2 hours 30 minutes
-- the one-way hike to Bel Aire
We were originally told by Glen that Bois Joli (Monday's hike) would be the most difficult, but it turns out today's was longer and occasionally steeper. That said, most of us found today's hike to be easier because it was less rocky, often shady, and took us through gorgeous jungle and mountains.
We walked narrow cow trails (as we call them in Texas) that wove up, around and through the mountains. Twenty-foot tall blooming orange century plants lined the first part of the mountain trail. We walked through rows of banana trees and by a small farm of tobacco. We spotted a red-headed woodpecker on top of a royal palm and picked up fossilized shells from the rocky parts of the trail.
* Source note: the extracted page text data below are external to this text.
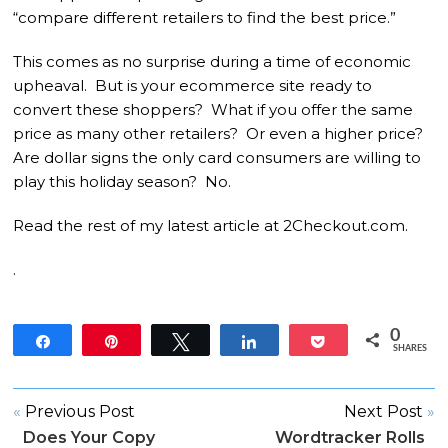
“compare different retailers to find the best price.”
This comes as no surprise during a time of economic
upheaval. But is your ecommerce site ready to
convert these shoppers? What if you offer the same
price as many other retailers? Or even a higher price?
Are dollar signs the only card consumers are willing to
play this holiday season? No.
Read the rest of my latest article at 2Checkout.com.
.
0
Share
Pin
Tweet
Share
Pocket
SHARES
«
Previous Post
Next Post
»
Does Your Copy
Wordtracker Rolls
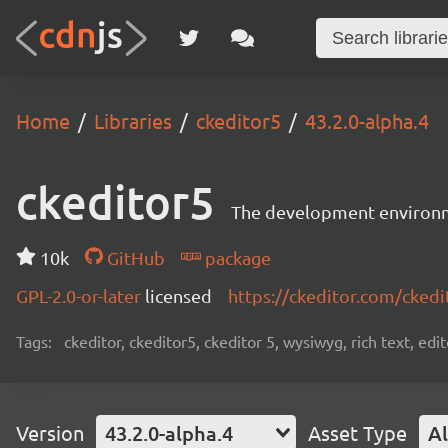
Home
Libraries
ckeditor5
43.2.0-alpha.4
ckeditor5
The development environme
10k
GitHub
package
GPL-2.0-or-later
licensed
https://ckeditor.com/ckedi
Tags:
ckeditor, ckeditor5, ckeditor 5, wysiwyg, rich text, edi
Version
43.2.0-alpha.4
Asset Type
Al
The landscape was lush and green, dotted with cows and chickens and small huts.
The clinic was again in a converted school, and the folks who had been there before were excited that the roof was now aluminum and no longer thatched banana leaves. School children in uniforms came out to greet us. We set up the BP station outside, triage in the big school room, pharmacy in a smaller room, and the doctors in rooms that looked like stalls.
The clinic ran smoothly, and we were able to see all 140 patients (our biggest one yet). I ran the database again, and this time entered every patient, not just those with high BP (so yes, I came all the way to Haiti to type in my phone all day). So I saw every triage sheet and every patient. This is my database:
It was frustrating to see so many patients who had once been treated for BP but had stopped taking their medications. It was sad to see people who were presenting with symptoms most likely caused by not having enough food. It was reassuring to see patients with high blood pressure come in with complaints like headache and dizziness, knowing that the pills we would prescribe that day would truly help them.
I need to take a moment to showcase two members of our group: Reg and Earl.
Dr. Reg Brooker is 77 and completes all these hikes without complaint (and sometimes near the lead). He has been to Haiti 50+ times. His first visit was in 1985 with John Page and Pierre Williams, the original builders of the water system. At that point, Cange wasn't even really a town. An oncologist in Greenville who attends Christ Church, he started working in Cange even before Paul Farmer got here and alongside of Paul when he was still a student. Dr. Brooker has also traveled all over the world, as an Army doctor, a volunteer, and for fun. His stories are amazing and his attitude and enthusiasm are inspiring. I advised him to write his memoirs; I hope he does.
Earl Burch is like a king here. Everywhere we go around Cange, young people ask in broken French or English for Earl Burch. He personally (or combined with Summits Education) funds 15 or so young and university students to go to school, and he coordinates Holy Trinity's support of 12 university students (I need to check these numbers.) The kids know Earl is the point person to ask for help, so they constantly approach him for money, laptops, and his contact information. He takes it in stride, kindly talking to each one, taking meetings and hearing their pleas. He understands well how things work in Cange and has a long history of coming here.
Every member of this group, and the kind folks translating and helping us, is valuable, interesting and caring. I feel blessed to be a part of this.